Attacks reportedly carried out by Ukrainian partisans as Kyiv pledges ‘intensification of special saboteur operations’

Isobel Koshiw

4 Oct 2022

The Guardian

At least 18 people working for the Russian occupying authorities in Ukraine have been targeted in attacks allegedly carried out by Ukrainian partisans that have become a key plank of Kyiv’s efforts to retake territory. Following Vladimir Putin’s attempted annexation of four areas of Ukraine on Friday after sham referendums, the Ukrainian presidential adviser Mykhailo Podolyak vowed to “continue the systemic liberation of the temporarily occupied territories by military means”.  He noted that these means included both the regular Ukrainian army and the “intensification of special saboteur operations”. “The ‘annexation’ of [these] territories exists only in Russian virtual TV reality. What will be more painful for the apologists of the ‘Russian world’ will be [their] meeting with reality and the Ukrainian armed forces,” said Podolyak.

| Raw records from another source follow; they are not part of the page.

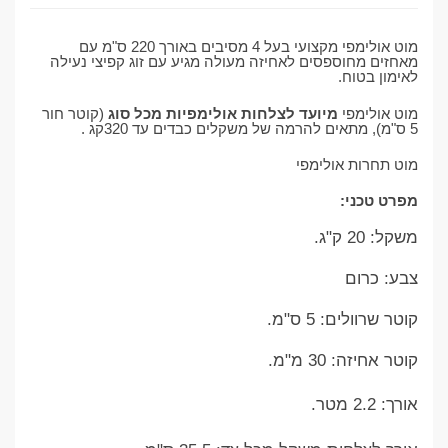
מוט אולימפי מקצועי בעל 4 מסיבים באורך 220 ס"מ עם
מאחזים מחוספסים לאחיזה מעולה מגיע עם זוג קפיצי נעילה
לאימון בטוח.
מוט אולימפי
מיועד לצלחות אולימפיות מכל סוג
(קוטר חור
5 ס"מ), מתאים להרמה של משקלים כבדים עד 320קג .
מוט תחרות אולימפי
מפרט טכני:
משקל: 20 ק"ג.
צבע: כרום
קוטר שרוולים: 5 ס"מ.
קוטר אחיזה: 30 מ"מ.
אורך: 2.2 מטר.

On Tuesday, after Ukrainian forces broke through Russian lines in Kherson in the south, the Russia-installed leader of the area, Vladimir Saldo, appeared panicked. “It’s tense, let’s put it that way,” Reuters reported Saldo as telling Russian TV. Saldo was rumoured to have been poisoned in August and his death was announced by Russian media, before he reappeared.

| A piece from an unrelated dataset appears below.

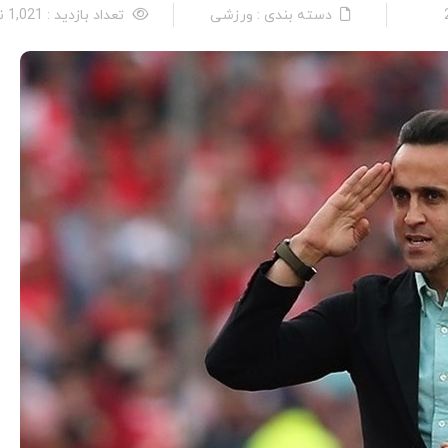
دسته بندی : ورزشی
تعداد بازدید : 1,021 نفر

Ukraine’s security services published a list last week of 390 “collaborators” in Zaporizhzhia region alone, who they said would be prosecuted for volunteering to help the Russian electoral commissions. They also published photos of a further four Ukrainians who they said played high-level roles in helping Moscow organise the fake referendums in the Donetsk and Luhansk regions.

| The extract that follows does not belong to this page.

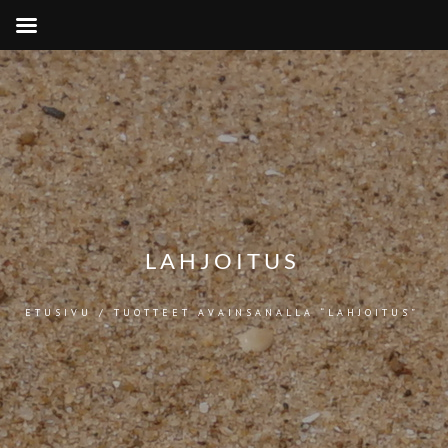
LAHJOITUS
ETUSIVU
/ TUOTTEET AVAINSANALLA “LAHJOITUS”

According to Ukrainian legislation on collaboration passed in the spring, individuals who actively collaborate with Russia will be prosecuted to differing degrees depending on their seniority and the nature of their collaboration.

But the assassinations of Russian-appointed officials mean that some are facing punishment before they reach the courtroom in the form of extra-judicial killings and life-long injuries. Russian state media and occupying officials have blamed Ukraine for several of the attacks, which they have described as acts of “terrorism”.

For Ukraine, however, the attacks are seen as justified in a war in which Russian forces are estimated to have killed tens of thousands of Ukrainian civilians and soldiers and forced millions of Ukrainians to flee their homes.

On Thursday last week, the spate of attacks, which became an almost weekly occurrence over the summer, continued when another Russian-installed official was targeted in the occupied Zaporizhzhia region. A bomb was strapped to the car of Olena Shapurova, the head of education in the Russian-occupied city of Melitopol, according to the city’s mayor-in-exile, Ivan Fedorov. Fedorov said on Ukrainian TV that the car of Shapurova, whom he described as a leading local collaborator, had been “somewhat burned” in the attack but she had survived. Fedorov said the attack was carried out by Ukrainian resistance forces. “[Shapurova] headed the ‘department of education’ and helped the occupiers impose Russian ‘education’ methods [in Melitopol],” said Fedorov.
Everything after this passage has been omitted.